O seu argumento mais convincente foi a importância do molibdénio nos processos orgânicos e a sua relativa escassez na Terra. Eles haviam argumentado que os organismos vivos deveriam ter o selo do ambiente no qual se originaram. Os organismos, Crick e Orgel, dificilmente desenvolveriam uma dependência de elementos que eram extremamente raros, pois os organismos que dependessem de elementos mais abundantes seriam favorecidos pela seleção. Um organismo que fosse capaz de substituir o elemento raro por outro que tivesse propriedades bioquímicas semelhantes, mas que fosse mais frequente, teria uma clara vantagem.
Crick e Orgel apontaram a “abundância anômala de molibdênio” em organismos, tornando possível que a vida surgisse em um ambiente rico em molibdênio.
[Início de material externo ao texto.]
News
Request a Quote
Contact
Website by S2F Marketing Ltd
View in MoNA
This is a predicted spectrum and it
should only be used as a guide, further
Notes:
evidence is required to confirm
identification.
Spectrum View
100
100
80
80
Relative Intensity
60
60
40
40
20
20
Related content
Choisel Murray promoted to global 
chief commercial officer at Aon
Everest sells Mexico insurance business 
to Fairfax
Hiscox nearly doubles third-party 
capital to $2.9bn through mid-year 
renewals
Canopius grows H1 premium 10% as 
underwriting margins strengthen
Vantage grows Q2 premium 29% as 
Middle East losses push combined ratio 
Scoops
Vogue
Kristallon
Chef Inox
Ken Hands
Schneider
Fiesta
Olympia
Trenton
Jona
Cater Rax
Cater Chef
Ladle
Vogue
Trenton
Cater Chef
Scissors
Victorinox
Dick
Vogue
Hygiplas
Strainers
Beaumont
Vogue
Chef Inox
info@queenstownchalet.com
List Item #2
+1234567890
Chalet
A abundância de molibdénio em organismos vivos sugeriu que a vida começou num ambiente rico em molibdénio e eles descobriram que a Terra não é suficientemente rica em molibdénio (isto foi mais tarde desafiado porque a quantidade de molibdénio encontrada no oceano é maior do que na crosta terrestre). Assim, eles sugerem que essa dificuldade poderia ser resolvida se a vida começasse em um ambiente rico em molibdênio. Igualmente, o fato que todos os organismos usam os mesmos códons para os mesmos aminoácidos poderia ser explicado se a vida tivesse surgido em outro lugar e os organismos que foram usados para infectar planetas sem vida compartilharam uma linguagem.
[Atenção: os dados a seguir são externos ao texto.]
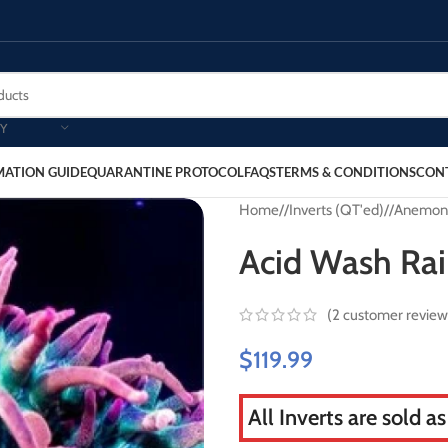
Y
MATION GUIDE
QUARANTINE PROTOCOL
FAQS
TERMS & CONDITIONS
CON
Home
/
Inverts (QT'ed)
/
Anemon
Acid Wash Ra
(
2
customer review
$
119.99
All Inverts are sold a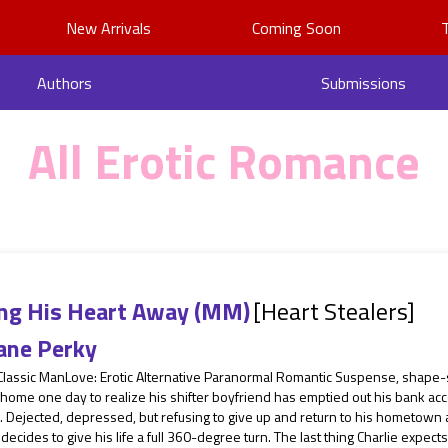
New Arrivals
Coming Soon
Authors
Submissions
All Erotic Romance
ing His Heart Away (MM)
[Heart Stealers]
ane Perky
 Classic ManLove: Erotic Alternative Paranormal Romantic Suspense, shape-
ome one day to realize his shifter boyfriend has emptied out his bank acc
. Dejected, depressed, but refusing to give up and return to his hometown af
 decides to give his life a full 360-degree turn. The last thing Charlie expects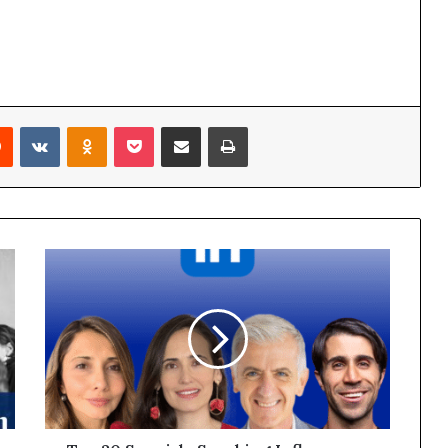
Reddit
VKontakte
Odnoklassniki
Pocket
Share via Email
Print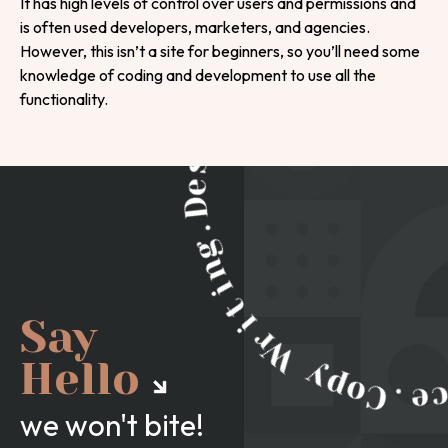
It has high levels of control over users and permissions and
is often used developers, marketers, and agencies.
However, this isn’t a site for beginners, so you’ll need some
knowledge of coding and development to use all the
functionality.
Say
Hello
we won't bite!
Crick e Orgel também sugerem que o universo é suficientemente velho que outras civilizações inteligentes poderiam ter surgido em outro lugar. Uma dessas outras civilizações inteligentes poderia ter construído uma nave espacial e semeado o universo com vida. Pode-se facilmente imaginar um futuro não muito distante onde os humanos aceitem que nosso planeta e tudo o que vive nele perecerá. Na improbabilidade de este ser o único planeta que abriga vida no universo, o seu desaparecimento deixaria um universo sem vida.
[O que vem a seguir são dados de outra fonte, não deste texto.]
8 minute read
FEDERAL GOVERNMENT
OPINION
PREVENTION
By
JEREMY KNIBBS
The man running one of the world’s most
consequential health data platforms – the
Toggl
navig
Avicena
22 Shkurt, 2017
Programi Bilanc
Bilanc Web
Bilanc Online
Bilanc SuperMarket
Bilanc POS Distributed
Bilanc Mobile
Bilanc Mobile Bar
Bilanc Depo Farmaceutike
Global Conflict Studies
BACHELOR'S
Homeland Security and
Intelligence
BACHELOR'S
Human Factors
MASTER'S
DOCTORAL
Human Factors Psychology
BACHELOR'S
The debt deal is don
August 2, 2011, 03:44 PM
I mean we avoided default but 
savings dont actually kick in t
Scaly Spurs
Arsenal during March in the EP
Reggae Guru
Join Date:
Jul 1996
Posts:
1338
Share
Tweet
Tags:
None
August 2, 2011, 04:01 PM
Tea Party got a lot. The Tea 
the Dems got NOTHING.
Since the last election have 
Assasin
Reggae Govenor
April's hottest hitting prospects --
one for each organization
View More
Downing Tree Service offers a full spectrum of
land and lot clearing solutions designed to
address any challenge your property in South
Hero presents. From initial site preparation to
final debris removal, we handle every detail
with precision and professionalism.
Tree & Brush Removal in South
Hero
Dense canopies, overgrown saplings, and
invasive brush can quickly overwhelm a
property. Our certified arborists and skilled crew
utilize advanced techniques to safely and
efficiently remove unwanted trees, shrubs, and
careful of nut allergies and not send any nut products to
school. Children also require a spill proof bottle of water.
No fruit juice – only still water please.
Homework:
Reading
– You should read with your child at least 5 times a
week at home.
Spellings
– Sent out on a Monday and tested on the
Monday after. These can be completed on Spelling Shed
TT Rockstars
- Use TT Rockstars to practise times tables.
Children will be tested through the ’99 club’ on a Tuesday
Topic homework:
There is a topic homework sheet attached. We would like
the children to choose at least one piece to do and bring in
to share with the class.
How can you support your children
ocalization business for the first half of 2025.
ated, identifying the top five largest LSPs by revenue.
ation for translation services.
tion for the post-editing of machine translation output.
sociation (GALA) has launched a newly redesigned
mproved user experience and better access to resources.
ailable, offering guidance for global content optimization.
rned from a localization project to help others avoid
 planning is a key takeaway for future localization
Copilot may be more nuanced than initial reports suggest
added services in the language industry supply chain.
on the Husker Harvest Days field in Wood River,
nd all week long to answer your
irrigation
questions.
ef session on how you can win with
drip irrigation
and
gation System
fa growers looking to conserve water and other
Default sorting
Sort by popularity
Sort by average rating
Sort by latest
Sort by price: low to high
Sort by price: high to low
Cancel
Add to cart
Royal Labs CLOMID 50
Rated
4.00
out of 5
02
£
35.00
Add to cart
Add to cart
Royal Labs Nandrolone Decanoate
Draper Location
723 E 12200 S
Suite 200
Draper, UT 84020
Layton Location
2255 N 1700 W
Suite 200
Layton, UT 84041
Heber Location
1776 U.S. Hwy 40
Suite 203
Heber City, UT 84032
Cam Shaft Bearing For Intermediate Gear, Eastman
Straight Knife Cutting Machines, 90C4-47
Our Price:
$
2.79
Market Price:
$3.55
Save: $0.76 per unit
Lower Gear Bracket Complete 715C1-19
O desaparecimento da nossa espécie já é difícil de aceitar, mas a perspectiva de um universo sem vida, um universo que nunca poderia vir a conhecer-se a si mesmo, um universo tão grande e ainda assim sem ninguém para o admirar ou mesmo habitar nele poderia ser demais para suportar. Para salvar a nossa espécie, podemos imaginar nossos zelosos e trabalhadores descendentes se esforçando para colonizar outros mundos (enviando micróbios através de viagens interestelares). Microorganismos são mais fáceis de transportar e poderiam se adaptar mais facilmente a novas condições; enviar organismos maiores seria muito difícil (Crick e Orgel apontaram).
As origens da vida permanece um mistério não resolvido. Eu defendo que o trabalho de Crick e Orgel foi concebido como uma alternativa científica séria e plausível e como um meio de criticar as origens simultâneas da vida. Considerando que a vida surgiu em outro lugar também poderia libertar os cientistas que estudam a origem da vida de tentar imitar as supostas condições de uma Terra pré-biótica. Minha pesquisa contínua sugere que enquanto a Orgel abandonou a Panspermia Direcionada, Crick continuou a defender a sua viabilidade e a argumentar a seu favor. Nossa exploração contínua do espaço continuará, presumivelmente, a revelar a existência de compostos orgânicos no espaço (e muito possivelmente vida) e, portanto, sugere que o universo pode estar irradiando vida.
Imagens: Mars Curiousity pela NASA; Molibdénio pela Alchemist-hp no Wikimedia Commons; Francis Crick e Leslie E Orgel da revista FASEB.